> _What needs to be done_
For this exercise, print the listing below exactly, without its pictures.

> _Dataset content_
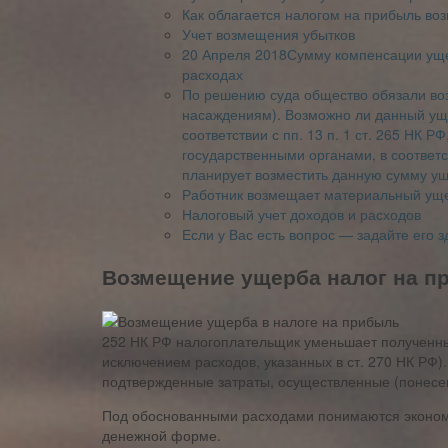
Как облагается налогом на прибыль в
Учет возмещения убытков
20 Апреля 2018Сумму компенсации уще
расходах
По решению суда общество обязали во
насаждениям). Возможно ли данный ущ
соответствии с пп. 13 п. 1 ст. 265 НК 
государственными органами, в соответс
планирует возместить данную сумму ущ
Работник возмещает материальный ущ
Налоговый учет доходов и расходов
Если у Вас есть вопрос — задайте его з
Возмещение ущерба налог на п
252 НК РФ налогоплательщик уменьшает полученны
исключением расходов, указанных в ст. 270 НК РФ
подтвержденные затраты, осуществленные (понесе
Под обоснованными расходами понимаются экономи
денежной форме.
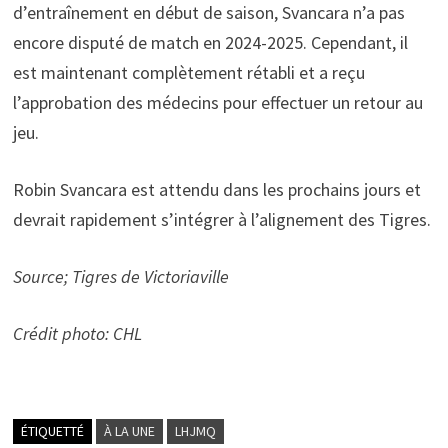
d’entraînement en début de saison, Svancara n’a pas
encore disputé de match en 2024-2025. Cependant, il
est maintenant complètement rétabli et a reçu
l’approbation des médecins pour effectuer un retour au
jeu.
Robin Svancara est attendu dans les prochains jours et
devrait rapidement s’intégrer à l’alignement des Tigres.
Source; Tigres de Victoriaville
Crédit photo: CHL
ÉTIQUETTÉ
À LA UNE
LHJMQ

> _Solution below_
Как облагается налогом на прибыль в
Учет возмещения убытков
20 Апреля 2018Сумму компенсации уще
расходах
По решению суда общество обязали во
насаждениям). Возможно ли данный ущ
соответствии с пп. 13 п. 1 ст. 265 НК 
государственными органами, в соответс
планирует возместить данную сумму ущ
Работник возмещает материальный ущ
Налоговый учет доходов и расходов
Если у Вас есть вопрос — задайте его з
Возмещение ущерба налог на п
252 НК РФ налогоплательщик уменьшает полученны
исключением расходов, указанных в ст. 270 НК РФ
подтвержденные затраты, осуществленные (понесе
Под обоснованными расходами понимаются экономи
денежной форме.
d’entraînement en début de saison, Svancara n’a pas
encore disputé de match en 2024-2025. Cependant, il
est maintenant complètement rétabli et a reçu
l’approbation des médecins pour effectuer un retour au
jeu.
Robin Svancara est attendu dans les prochains jours et
devrait rapidement s’intégrer à l’alignement des Tigres.
Source; Tigres de Victoriaville
Crédit photo: CHL
ÉTIQUETTÉ
À LA UNE
LHJMQ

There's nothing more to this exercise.